GIVEN RECORDS below:

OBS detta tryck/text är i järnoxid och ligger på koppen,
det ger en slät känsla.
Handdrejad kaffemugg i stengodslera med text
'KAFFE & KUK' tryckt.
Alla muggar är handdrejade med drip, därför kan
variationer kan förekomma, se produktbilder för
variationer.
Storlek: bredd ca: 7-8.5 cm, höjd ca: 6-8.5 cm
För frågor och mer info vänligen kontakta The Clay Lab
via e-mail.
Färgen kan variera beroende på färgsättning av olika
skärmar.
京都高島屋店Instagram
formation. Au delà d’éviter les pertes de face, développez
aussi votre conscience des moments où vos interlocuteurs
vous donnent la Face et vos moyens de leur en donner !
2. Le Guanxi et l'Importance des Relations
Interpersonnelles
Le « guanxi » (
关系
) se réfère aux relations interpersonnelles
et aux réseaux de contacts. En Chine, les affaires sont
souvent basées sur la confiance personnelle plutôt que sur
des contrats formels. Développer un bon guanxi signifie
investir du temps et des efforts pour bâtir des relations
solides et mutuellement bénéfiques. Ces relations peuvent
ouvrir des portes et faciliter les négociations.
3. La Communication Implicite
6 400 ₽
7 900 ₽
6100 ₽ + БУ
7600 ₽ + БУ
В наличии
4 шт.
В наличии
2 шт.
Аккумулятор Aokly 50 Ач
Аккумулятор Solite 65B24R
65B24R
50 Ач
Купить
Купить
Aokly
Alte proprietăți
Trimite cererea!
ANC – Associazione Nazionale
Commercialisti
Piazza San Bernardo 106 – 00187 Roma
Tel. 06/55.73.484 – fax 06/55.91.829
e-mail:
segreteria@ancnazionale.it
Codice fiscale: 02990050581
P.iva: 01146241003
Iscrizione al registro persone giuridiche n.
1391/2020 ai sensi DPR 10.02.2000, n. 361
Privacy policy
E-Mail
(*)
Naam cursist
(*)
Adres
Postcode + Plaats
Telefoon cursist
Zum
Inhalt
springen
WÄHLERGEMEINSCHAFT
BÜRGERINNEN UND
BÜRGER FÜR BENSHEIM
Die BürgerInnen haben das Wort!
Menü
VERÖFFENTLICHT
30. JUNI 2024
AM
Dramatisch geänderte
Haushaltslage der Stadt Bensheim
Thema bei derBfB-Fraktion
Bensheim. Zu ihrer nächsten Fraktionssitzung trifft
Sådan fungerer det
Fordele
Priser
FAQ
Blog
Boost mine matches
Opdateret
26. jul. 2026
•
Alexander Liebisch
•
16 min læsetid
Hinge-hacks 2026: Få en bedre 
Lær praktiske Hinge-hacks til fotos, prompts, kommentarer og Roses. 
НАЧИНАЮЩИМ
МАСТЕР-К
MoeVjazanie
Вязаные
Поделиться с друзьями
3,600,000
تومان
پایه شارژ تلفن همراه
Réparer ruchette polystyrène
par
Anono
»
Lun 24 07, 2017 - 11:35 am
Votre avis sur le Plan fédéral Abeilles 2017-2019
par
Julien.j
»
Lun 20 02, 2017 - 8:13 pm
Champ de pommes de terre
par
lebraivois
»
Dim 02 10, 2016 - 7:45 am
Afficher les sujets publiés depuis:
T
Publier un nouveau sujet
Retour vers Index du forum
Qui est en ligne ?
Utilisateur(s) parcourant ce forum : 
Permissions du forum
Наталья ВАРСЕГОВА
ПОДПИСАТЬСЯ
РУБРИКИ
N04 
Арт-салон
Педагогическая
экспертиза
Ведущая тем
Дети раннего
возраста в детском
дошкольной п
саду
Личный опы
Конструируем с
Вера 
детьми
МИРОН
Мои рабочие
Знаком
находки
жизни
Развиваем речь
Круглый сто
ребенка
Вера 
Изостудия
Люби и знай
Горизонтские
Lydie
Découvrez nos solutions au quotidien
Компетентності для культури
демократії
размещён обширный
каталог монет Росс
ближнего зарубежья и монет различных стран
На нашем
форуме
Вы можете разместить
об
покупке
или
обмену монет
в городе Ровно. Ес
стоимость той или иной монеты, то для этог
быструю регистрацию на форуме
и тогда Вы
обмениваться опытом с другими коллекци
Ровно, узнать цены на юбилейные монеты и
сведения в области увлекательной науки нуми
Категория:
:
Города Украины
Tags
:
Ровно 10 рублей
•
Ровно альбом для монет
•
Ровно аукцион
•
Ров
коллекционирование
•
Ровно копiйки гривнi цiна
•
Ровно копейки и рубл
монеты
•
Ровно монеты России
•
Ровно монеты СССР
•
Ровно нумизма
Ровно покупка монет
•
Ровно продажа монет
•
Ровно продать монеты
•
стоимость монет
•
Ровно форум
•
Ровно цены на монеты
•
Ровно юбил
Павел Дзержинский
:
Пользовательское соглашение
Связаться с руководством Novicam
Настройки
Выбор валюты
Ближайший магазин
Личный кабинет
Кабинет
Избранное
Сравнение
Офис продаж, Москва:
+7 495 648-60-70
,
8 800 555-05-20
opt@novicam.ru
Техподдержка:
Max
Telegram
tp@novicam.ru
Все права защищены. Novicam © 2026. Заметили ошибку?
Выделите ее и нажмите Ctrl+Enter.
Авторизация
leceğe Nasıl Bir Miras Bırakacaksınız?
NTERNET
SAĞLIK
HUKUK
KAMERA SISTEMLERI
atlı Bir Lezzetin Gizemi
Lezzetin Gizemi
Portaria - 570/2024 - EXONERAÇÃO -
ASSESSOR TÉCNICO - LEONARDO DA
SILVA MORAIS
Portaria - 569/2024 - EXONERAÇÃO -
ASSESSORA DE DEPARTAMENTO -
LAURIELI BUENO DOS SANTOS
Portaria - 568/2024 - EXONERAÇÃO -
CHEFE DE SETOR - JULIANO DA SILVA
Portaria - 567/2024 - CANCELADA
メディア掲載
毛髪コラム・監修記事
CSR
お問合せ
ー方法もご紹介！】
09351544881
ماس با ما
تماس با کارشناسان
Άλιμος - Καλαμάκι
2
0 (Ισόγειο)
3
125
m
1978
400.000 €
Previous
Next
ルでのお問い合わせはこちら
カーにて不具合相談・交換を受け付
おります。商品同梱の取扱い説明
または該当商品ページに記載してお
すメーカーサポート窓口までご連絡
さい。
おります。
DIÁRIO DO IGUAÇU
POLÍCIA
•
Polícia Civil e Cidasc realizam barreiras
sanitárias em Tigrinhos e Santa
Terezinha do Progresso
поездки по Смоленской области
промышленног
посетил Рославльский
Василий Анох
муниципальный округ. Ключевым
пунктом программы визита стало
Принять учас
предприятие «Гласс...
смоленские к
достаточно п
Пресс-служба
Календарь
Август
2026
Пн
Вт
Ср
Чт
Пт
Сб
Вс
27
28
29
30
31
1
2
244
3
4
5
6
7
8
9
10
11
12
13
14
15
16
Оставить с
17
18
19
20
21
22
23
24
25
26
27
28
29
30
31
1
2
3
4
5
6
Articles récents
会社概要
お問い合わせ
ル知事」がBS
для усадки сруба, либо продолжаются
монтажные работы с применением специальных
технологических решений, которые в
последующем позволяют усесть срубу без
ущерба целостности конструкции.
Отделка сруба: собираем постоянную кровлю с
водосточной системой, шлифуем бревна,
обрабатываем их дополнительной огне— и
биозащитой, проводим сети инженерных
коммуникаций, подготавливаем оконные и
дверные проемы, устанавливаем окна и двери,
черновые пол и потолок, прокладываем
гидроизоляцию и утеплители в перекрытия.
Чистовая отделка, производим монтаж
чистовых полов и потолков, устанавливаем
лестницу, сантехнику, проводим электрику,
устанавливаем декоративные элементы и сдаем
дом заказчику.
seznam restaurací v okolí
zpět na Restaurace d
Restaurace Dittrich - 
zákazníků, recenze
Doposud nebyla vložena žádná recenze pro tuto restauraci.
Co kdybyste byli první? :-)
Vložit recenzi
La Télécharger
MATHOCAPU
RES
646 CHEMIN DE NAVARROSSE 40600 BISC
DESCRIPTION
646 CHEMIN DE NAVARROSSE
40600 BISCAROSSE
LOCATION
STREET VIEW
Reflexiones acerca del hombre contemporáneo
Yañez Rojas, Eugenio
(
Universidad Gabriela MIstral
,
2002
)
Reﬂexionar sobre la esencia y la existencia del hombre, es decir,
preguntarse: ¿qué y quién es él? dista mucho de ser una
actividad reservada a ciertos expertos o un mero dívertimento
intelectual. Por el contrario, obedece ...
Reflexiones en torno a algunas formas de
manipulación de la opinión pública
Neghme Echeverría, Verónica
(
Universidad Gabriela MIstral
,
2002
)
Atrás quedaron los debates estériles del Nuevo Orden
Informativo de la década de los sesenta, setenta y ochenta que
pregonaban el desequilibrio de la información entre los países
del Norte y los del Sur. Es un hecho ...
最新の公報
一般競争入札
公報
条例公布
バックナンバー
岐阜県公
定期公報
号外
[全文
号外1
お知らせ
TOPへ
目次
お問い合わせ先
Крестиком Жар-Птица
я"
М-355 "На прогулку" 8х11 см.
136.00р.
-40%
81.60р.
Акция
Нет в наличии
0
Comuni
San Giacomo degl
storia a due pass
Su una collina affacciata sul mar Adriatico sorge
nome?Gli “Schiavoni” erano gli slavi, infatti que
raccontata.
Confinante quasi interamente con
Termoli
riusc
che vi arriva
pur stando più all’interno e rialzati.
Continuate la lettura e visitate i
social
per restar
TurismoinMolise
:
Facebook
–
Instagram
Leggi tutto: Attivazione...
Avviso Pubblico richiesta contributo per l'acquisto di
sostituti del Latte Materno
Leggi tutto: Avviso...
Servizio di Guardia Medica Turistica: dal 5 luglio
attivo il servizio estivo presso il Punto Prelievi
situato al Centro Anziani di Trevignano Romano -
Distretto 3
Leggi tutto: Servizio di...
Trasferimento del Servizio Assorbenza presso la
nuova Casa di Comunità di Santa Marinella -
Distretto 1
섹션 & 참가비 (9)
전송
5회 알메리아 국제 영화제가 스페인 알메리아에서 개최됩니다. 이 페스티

End of GIVEN RECORDS.

> WORK ITEM
Please copy out each line in the entries that mentions the string "Gizemi".

> PROBLEM SOLUTION
atlı Bir Lezzetin Gizemi
Lezzetin Gizemi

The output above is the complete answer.